The Nunavut Land Claim Agreement was signed on May 25, 1993, in Iqaluit, by representatives of the Tunngavik Federation of Nunavut (now Nunavut Tunngavik Incorporated), the Government of Canada and the Government of the Northwest Territories. This agreement gave the Inuit of the central and eastern Northwest Territories a separate territory called Nunavut. It is the largest Aboriginal land claim settlement in Canadian history. The NLCA consists of 42 chapters, which addressing a broad range of political and environmental rights and concerns including wildlife management and harvesting rights, land, water and environmental management regimes, parks and conservation areas, heritage resources, public sector employment and contracting, and a range of other issues. The agreement indicates two areas that are the focus of the agreement: the first area consists of the Arctic islands and the mainland eastern Arctic, and their adjacent marine areas; the second area includes the Belcher Islands, its associated islands and adjacent marine areas.
In 1973 the Inuit Tapirisat of Canada (ITC) began research on Inuit land use and occupancy in the Arctic. Three years later in 1976 the ITC put forward the idea of creating a Nunavut Territory and the federal Electoral Boundaries Commission that recommended dividing the Northwest Territories into two electoral districts: the Western Arctic (now the Northwest Territories) and Nunatsiaq (now Nunavut). The Tunngavik Federation of Nunavut (TFN) negotiated the land claims agreement with the federal government in 1982. Voting in the Northwest Territories determined the creation of Nunavut with a passing vote of 56%. The TFN and representatives from the federal and territorial governments signed the land claims agreement-in-principle in 1990. In 1992 the TFN and federal negotiators agreed on the substantive portions of the Nunavut Land Claims Agreement. On May 25, 1993, Paul Quassa, then president of the Tunngavik Federation of Nunavut and Brian Mulroney, then Prime Minister of Canada signed the Nunavut Land Claims Agreement. On July 9, 1993 the Nunavut Land Claims Agreement and Nunavut Act were adopted by the Parliament of Canada and received Royal Assent. In 1998, amendments to the Nunavut Act were adopted by parliament and received Royal Assent. In 1999 on April 1, Nunavut with an independent government became a reality.

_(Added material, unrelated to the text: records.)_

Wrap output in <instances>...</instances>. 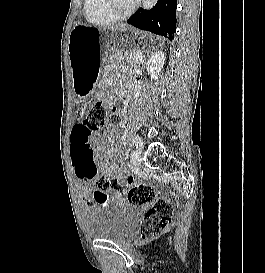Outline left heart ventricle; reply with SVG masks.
<instances>
[{
    "label": "left heart ventricle",
    "mask_w": 265,
    "mask_h": 273,
    "mask_svg": "<svg viewBox=\"0 0 265 273\" xmlns=\"http://www.w3.org/2000/svg\"><path fill=\"white\" fill-rule=\"evenodd\" d=\"M132 2V0H114V5L119 11H123L127 9Z\"/></svg>",
    "instance_id": "left-heart-ventricle-1"
}]
</instances>
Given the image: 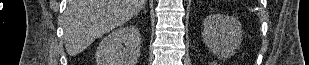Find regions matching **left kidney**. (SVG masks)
<instances>
[{
	"label": "left kidney",
	"mask_w": 309,
	"mask_h": 65,
	"mask_svg": "<svg viewBox=\"0 0 309 65\" xmlns=\"http://www.w3.org/2000/svg\"><path fill=\"white\" fill-rule=\"evenodd\" d=\"M241 29V23L234 17L209 15L203 21V42L217 57L229 58L240 46Z\"/></svg>",
	"instance_id": "left-kidney-1"
}]
</instances>
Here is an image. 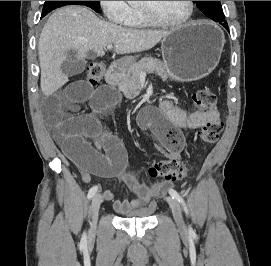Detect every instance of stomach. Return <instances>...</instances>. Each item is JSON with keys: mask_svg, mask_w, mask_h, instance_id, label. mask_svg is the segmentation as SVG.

Since the NLCA was signed in 1993, there have been implemented amendments. The major amendments in 1995 and 1996 were alterations to different official event dates. Articles 5.4.2, 5.6.25, 8.2.2, 8.2.3, and 35.5.7 of the Nunavut Land Claim Agreement were changed. On March 1, 2002, schedule 29-3 (negotiation loans payment) of the Nunavut Land Claim Agreement was replaced.